Following are some next steps to consider:
- Independent practices that are in a clinically integrated network or other alignment model should inquire about reporting tools and other MACRA supports.
- When CMS issues its final MACRA rule later this year, check out the information about “virtual groups.” The proposed rule said very small practices will be allowed to partner into virtual groups for reporting purposes, but details were scanty. Depending on the final rule, this may be a good opportunity for solo practitioners and other small practices, Lund said.
- Keep an eye out to see what CMS will do to help small practices adjust to MACRA. It allocated $100 million to support small practices, but details on how that money will be used have not yet been revealed.
- If you don't yet use an electronic health record system, get started immediately. “There are EHRs that will help you with billing and other things,” said Gregory Esper, MD, MBA, a neurologist at Emory Healthcare and vice chair of the AAN's Medical Economics and Management Committee. “They are not great, but you are going to need one, and you're going to have to learn how to use it.”
- Consider participating in the AAN's Axon Registry to submit data for the Physician Quality Reporting System.
- Make sure that each of your Medicare patients is being seen by a primary care doctor. This is key to good resource use, Dr. Esper said, and that is one of the performance domains on which your practice will be evaluated.
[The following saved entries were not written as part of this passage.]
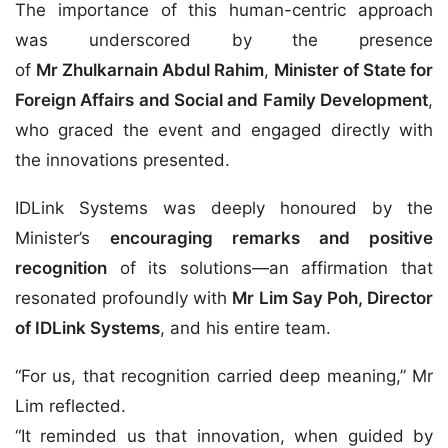
The importance of this human-centric approach
was underscored by the presence
of
Mr Zhulkarnain Abdul Rahim
,
Minister of State for
Foreign Affairs and Social and Family Development
,
who graced the event and engaged directly with
the innovations presented.
IDLink Systems was deeply honoured by the
Minister’s
encouraging remarks and positive
recognition
of its solutions—an affirmation that
resonated profoundly with
Mr Lim Say Poh, Director
of IDLink Systems
, and his entire team.
“For us, that recognition carried deep meaning,” Mr
Lim reflected.
“It reminded us that innovation, when guided by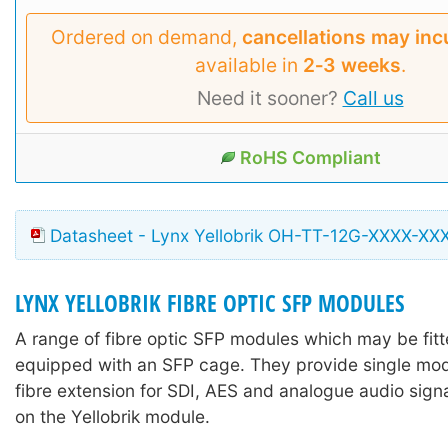
Ordered on demand,
cancellations may inc
available in
2‑3 weeks
.
Need it sooner?
Call us
RoHS Compliant
Datasheet - Lynx Yellobrik OH-TT-12G-XXXX-XX
LYNX YELLOBRIK FIBRE OPTIC SFP MODULES
A range of fibre optic SFP modules which may be fitte
equipped with an SFP cage. They provide single mo
fibre extension for SDI, AES and analogue audio sign
on the Yellobrik module.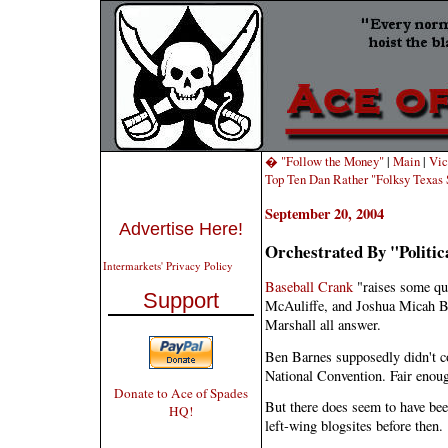
� "Follow the Money"
|
Main
|
Vic
Top Ten Dan Rather "Folksy Texa
September 20, 2004
Advertise Here!
Orchestrated By "Politic
Intermarkets' Privacy Policy
Baseball Crank
"raises some que
Support
McAuliffe, and Joshua Micah 
Marshall all answer.
Ben Barnes supposedly didn't c
National Convention. Fair enou
Donate to Ace of Spades
But there does seem to have bee
HQ!
left-wing blogsites before then.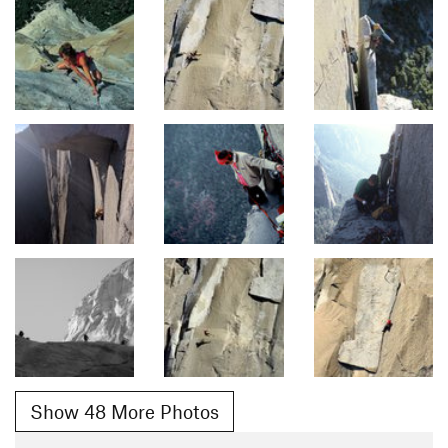
Show 48 More Photos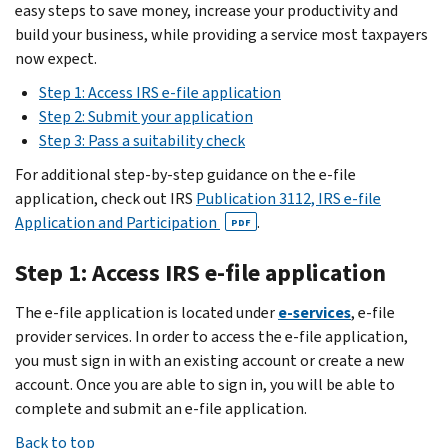
easy steps to save money, increase your productivity and
build your business, while providing a service most taxpayers
now expect.
Step 1: Access IRS e-file application
Step 2: Submit your application
Step 3: Pass a suitability check
For additional step-by-step guidance on the e-file
application, check out IRS
Publication 3112, IRS e-file
Application and Participation
.
PDF
Step 1: Access IRS e-file application
The e-file application is located under
e-services
, e-file
provider services. In order to access the e-file application,
you must sign in with an existing account or create a new
account. Once you are able to sign in, you will be able to
complete and submit an e-file application.
Back to top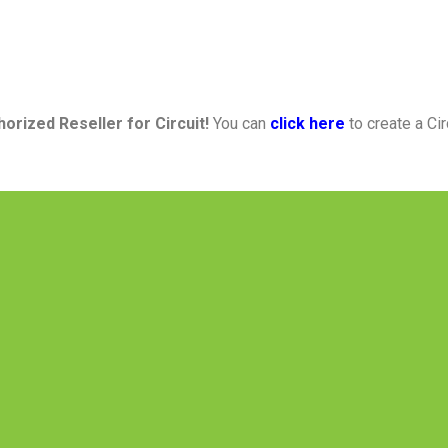
horized Reseller
for
Circuit!
You can
click here
to create a Ci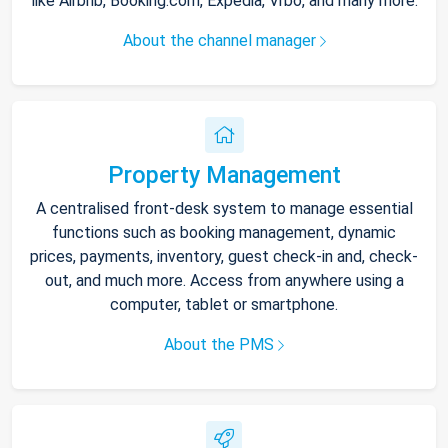
like Airbnb, Booking.com, Expedia, Vrbo, and many more.
About the channel manager
Property Management
A centralised front-desk system to manage essential
functions such as booking management, dynamic
prices, payments, inventory, guest check-in and, check-
out, and much more. Access from anywhere using a
computer, tablet or smartphone.
About the PMS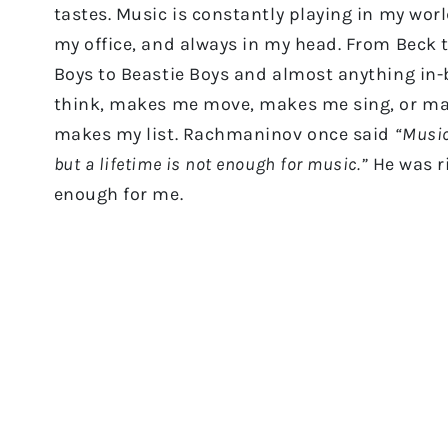
tastes. Music is constantly playing in my wor
my office, and always in my head. From Beck 
Boys to Beastie Boys and almost anything in-
think, makes me move, makes me sing, or ma
makes my list. Rachmaninov once said
“Music
but a lifetime is not enough for music.”
He was ri
enough for me.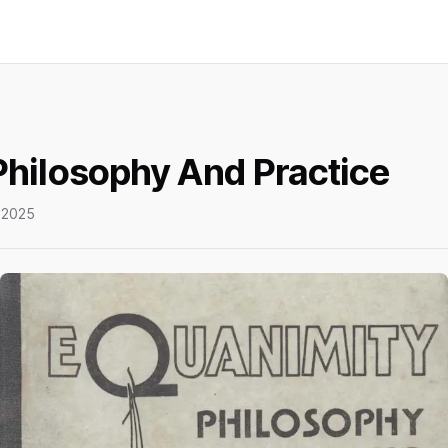
Philosophy And Practice
 2025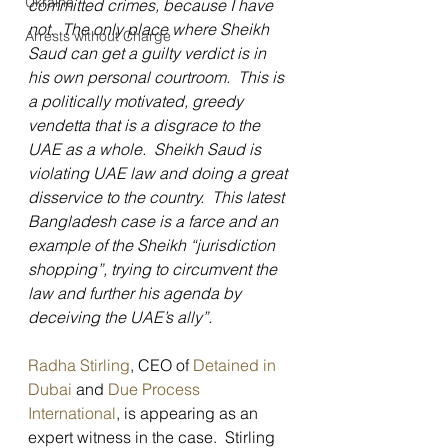
Ukraine
committed crimes, because I have 
not.  The only place where Sheikh 
Arrests without Charge
Saud can get a guilty verdict is in 
his own personal courtroom.  This is 
a politically motivated, greedy 
vendetta that is a disgrace to the 
UAE as a whole.  Sheikh Saud is 
violating UAE law and doing a great 
disservice to the country.  This latest 
Bangladesh case is a farce and an 
example of the Sheikh “jurisdiction 
shopping”, trying to circumvent the 
law and further his agenda by 
deceiving the UAE’s ally”.
Radha Stirling
, CEO of 
Detained in 
Dubai
 and
 Due Process 
International
, is appearing as an 
expert witness in the case.  Stirling 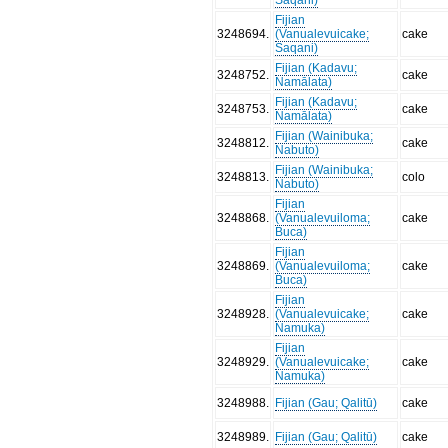
Fijian
3248694
.
(Vanualevuicake;
cake
Saqani)
Fijian (Kadavu;
3248752
.
cake
Namālata)
Fijian (Kadavu;
3248753
.
cake
Namālata)
Fijian (Wainibuka;
3248812
.
cake
Nabuto)
Fijian (Wainibuka;
3248813
.
colo
Nabuto)
Fijian
3248868
.
(Vanualevuiloma;
cake
Buca)
Fijian
3248869
.
(Vanualevuiloma;
cake
Buca)
Fijian
3248928
.
(Vanualevuicake;
cake
Namuka)
Fijian
3248929
.
(Vanualevuicake;
cake
Namuka)
3248988
.
Fijian (Gau; Qalitū)
cake
3248989
.
Fijian (Gau; Qalitū)
cake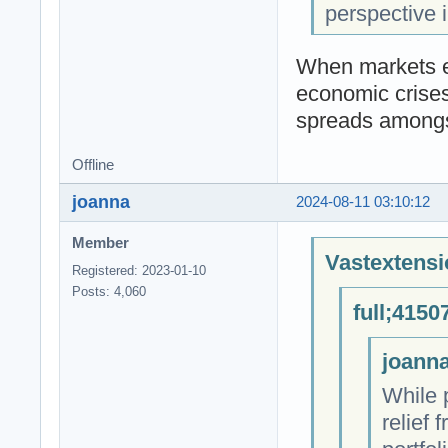
perspective i
When markets ex
economic crises
spreads amongs
Offline
joanna
2024-08-11 03:10:12
Member
Vastextensi
Registered: 2023-01-10
Posts: 4,060
full;4150
joanna
While 
relief 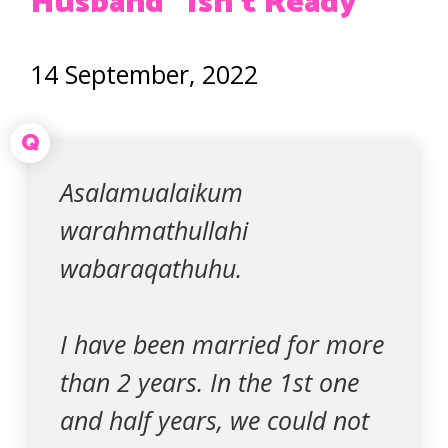
Husband “Isn’t Ready”
14 September, 2022
Q
Asalamualaikum
warahmathullahi
wabaraqathuhu.
I have been married for more
than 2 years. In the 1st one
and half years, we could not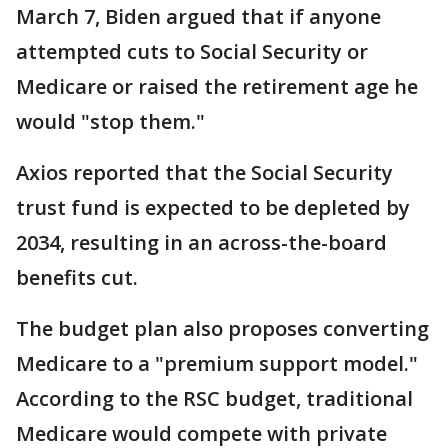
March 7, Biden argued that if anyone
attempted cuts to Social Security or
Medicare or raised the retirement age he
would "stop them."
Axios reported that the Social Security
trust fund is expected to be depleted by
2034, resulting in an across-the-board
benefits cut.
The budget plan also proposes converting
Medicare to a "premium support model."
According to the RSC budget, traditional
Medicare would compete with private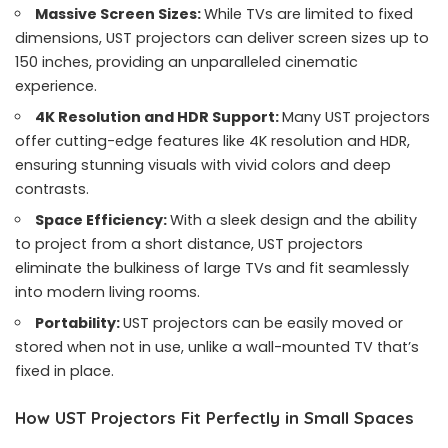
Massive Screen Sizes:
While TVs are limited to fixed
dimensions, UST projectors can deliver screen sizes up to
150 inches, providing an unparalleled cinematic
experience.
4K Resolution and HDR Support:
Many UST projectors
offer cutting-edge features like 4K resolution and HDR,
ensuring stunning visuals with vivid colors and deep
contrasts.
Space Efficiency:
With a sleek design and the ability
to project from a short distance, UST projectors
eliminate the bulkiness of large TVs and fit seamlessly
into modern living rooms.
Portability:
UST projectors can be easily moved or
stored when not in use, unlike a wall-mounted TV that’s
fixed in place.
How UST Projectors Fit Perfectly in Small Spaces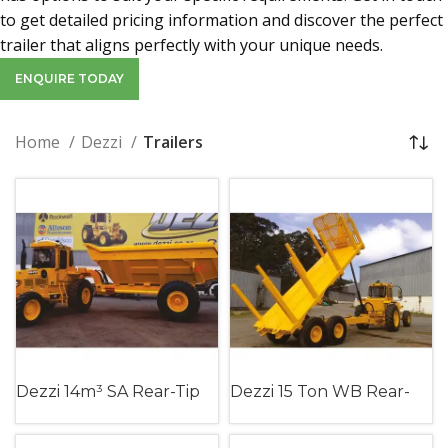
to get detailed pricing information and discover the perfect
trailer that aligns perfectly with your unique needs.
ENQUIRE TODAY
Home
Dezzi
Trailers
Dezzi 14m³ SA Rear-Tip
Dezzi 15 Ton WB Rear-
Slag Trailer (Single Axle)
Tip Timber Trailer
(Walking Beam)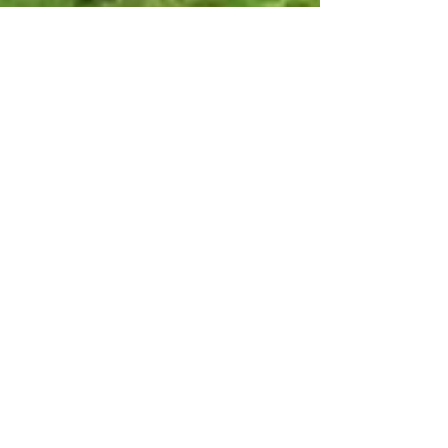
Aug 24, 2018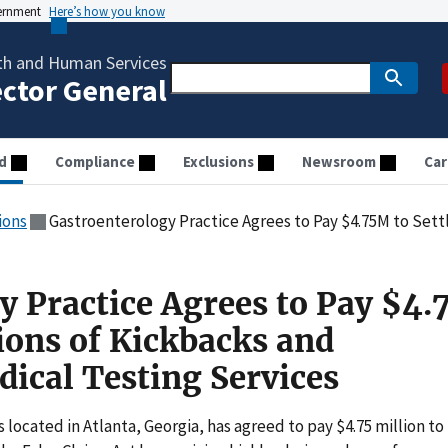
vernment
Here’s how you know
th and Human Services
ector General
d
Compliance
Exclusions
Newsroom
Car
ions
Gastroenterology Practice Agrees to Pay $4.75M to Settle Allegations of Kick
y Practice Agrees to Pay $4
tions of Kickbacks and
ical Testing Services
located in Atlanta, Georgia, has agreed to pay $4.75 million to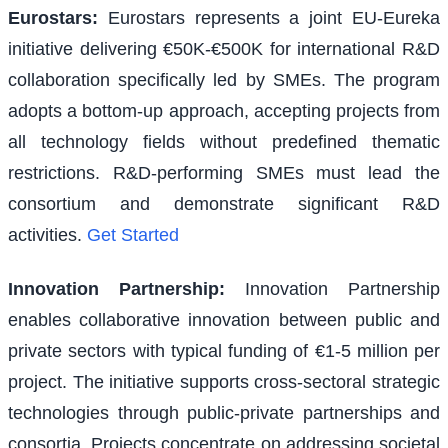
Eurostars
:
Eurostars represents a joint EU-Eureka
initiative delivering €50K-€500K for international R&D
collaboration specifically led by SMEs. The program
adopts a bottom-up approach, accepting projects from
all technology fields without predefined thematic
restrictions. R&D-performing SMEs must lead the
consortium and demonstrate significant R&D
activities.
Get Started
Innovation Partnership
:
Innovation Partnership
enables collaborative innovation between public and
private sectors with typical funding of €1-5 million per
project. The initiative supports cross-sectoral strategic
technologies through public-private partnerships and
consortia. Projects concentrate on addressing societal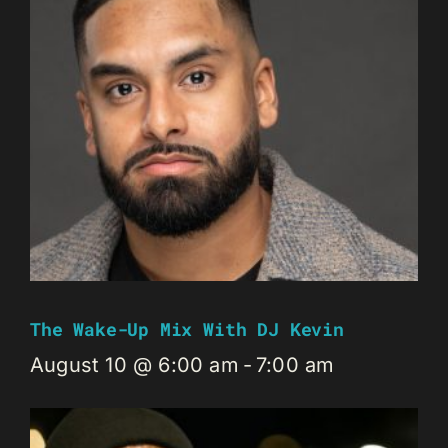
The Wake-Up Mix With DJ Kevin
August 10 @ 6:00 am
-
7:00 am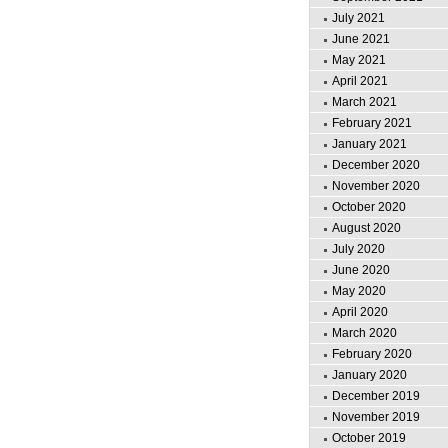
July 2021
June 2021
May 2021
April 2021
March 2021
February 2021
January 2021
December 2020
November 2020
October 2020
August 2020
July 2020
June 2020
May 2020
April 2020
March 2020
February 2020
January 2020
December 2019
November 2019
October 2019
- While the newly announced flexible reporting options for 2017 offer some relief, do no let them delay your efforts altogether. Providers can face penalties if they fail to report. “The payment change in 2019 is written into the law, so Congress alone can change that; CMS cannot,” Lund said. “Further, the full performance period is set to start in 2018 and there is a clear first mover advantage.”
- Be vigilant in learning about MIPS. Dr. Jones encourages neurologists to look to the AAN to stay abreast of new information and make adjustments to their practices in response to it. “You have to stay on top of things because, if you don't, you could get into trouble quickly,” she said. “I do think over the next few years, there will be some relief and we can continue to practice in these smaller practices. It's going to get tough, but hang in there.”
GET READY FOR THE QUALITY PAYMENT PROGRAM
The Quality Payment Program (QPP) kicks in on Jan. 1, 2017, but physicians will have options for reporting their performance in the first year.
“In recognition of the wide diversity of physician practices, we intend for the Quality Payment Program to allow physicians to pick their pace of participation for the first performance period,” the Centers for Medicare & Medicaid Services said in a prepared statement. “Choosing one of these options would ensure you do not receive a negative payment adjustment in 2019.”
Option 1: Test the QPP.
As long as a physician submits some data to the QPP reflecting performance after Jan. 1, 2017, he or she will avoid a negative payment adjustment. This option is designed to allow physicians to make sure their reporting system is working and to prepare for broader participation in subsequent years.
Option 2: Participate for part of the calendar year.
A practice's performance period could begin later than January 1, 2017, and still qualify for a small positive payment adjustment. For example, if a practice submits data for part of the calendar year for quality measures, technology use and improvement activities being implemented, a small positive payment adjustment is possible.
Option 3: Participate for the full calendar year.
Practices that start their performance period on January 1 and submit data for the entire year could qualify for a modest positive payment adjustment.
Option 4: Participate in an Advanced Alternative Payment Model.
A small percentage of physician practices are positioned to participate in the QPP by joining an advanced Alternative Payment Model, such as Medicare Shared Savings Track 2 or 3 in 2017. Those practices would potentially qualify for a 5 percent incentive payment in 2019.